On 29-mar-10, at 10:29, Don wrote:
Walter Bright wrote:
Don wrote:
(1) Converting a floating point literal into a double literal is
usually not lossless.
0.5f, 0.5, and 0.5L are all exactly the same number, since they
are exactly representable.
But 0.1 is not the same as 0.1L.
It depends. The D compiler internally stores all floating point
constants, regardless of type, in full 80 bit precision. Constant
folding and CTFE are all carried out in 80 bit precision regardless
of type. The only time it is actually truncated to the shorter
formats is when writing it out to the object file.
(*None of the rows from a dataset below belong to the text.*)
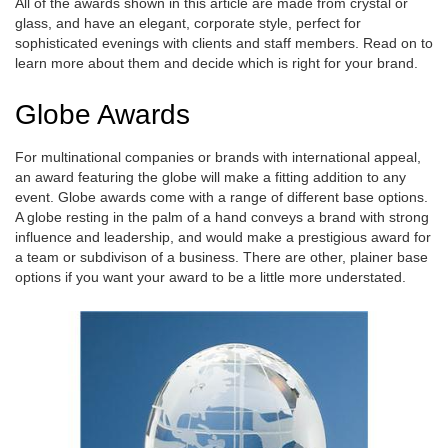
All of the awards shown in this article are made from crystal or
glass, and have an elegant, corporate style, perfect for
sophisticated evenings with clients and staff members. Read on to
learn more about them and decide which is right for your brand.
Globe Awards
For multinational companies or brands with international appeal,
an award featuring the globe will make a fitting addition to any
event. Globe awards come with a range of different base options.
A globe resting in the palm of a hand conveys a brand with strong
influence and leadership, and would make a prestigious award for
a team or subdivison of a business. There are other, plainer base
options if you want your award to be a little more understated.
The central idea is that more precision == better. If your floating
point algorithm breaks if precision increases, then the algorithm
is a bad one.
The only time I've seen code that relied on roundoff errors is in
test suites that specifically tested for it.
There's some oddities.
//enum A = 1.0e400; // Error: number is not representable
enum B = 1.0e200 * 1e200; // yes it is!
enum C = 1.0e400L;
static assert(B==C);
So there's a bit of schizophrenia about whether the 'L' suffix
changes which values are representable, or whether it is just a type
marker.
I think we should tighten things up a little bit, but I don't think
it's a big deal.
good to have the numerics expert look into this.
Yes I think the situation is really quite ok, for example (now having
some doubts) I just checked (to be sure the correct thing would
happens as I thought) and
T mult1(T)(T x){
return 1.000000000000000001*x;
}
assert(mult1(1.0f)==1.0f,"float");
assert(mult1(1.0)==1.0,"double");
assert(mult1(1.0L)==1.0L*1.000000000000000001L,"real");
:)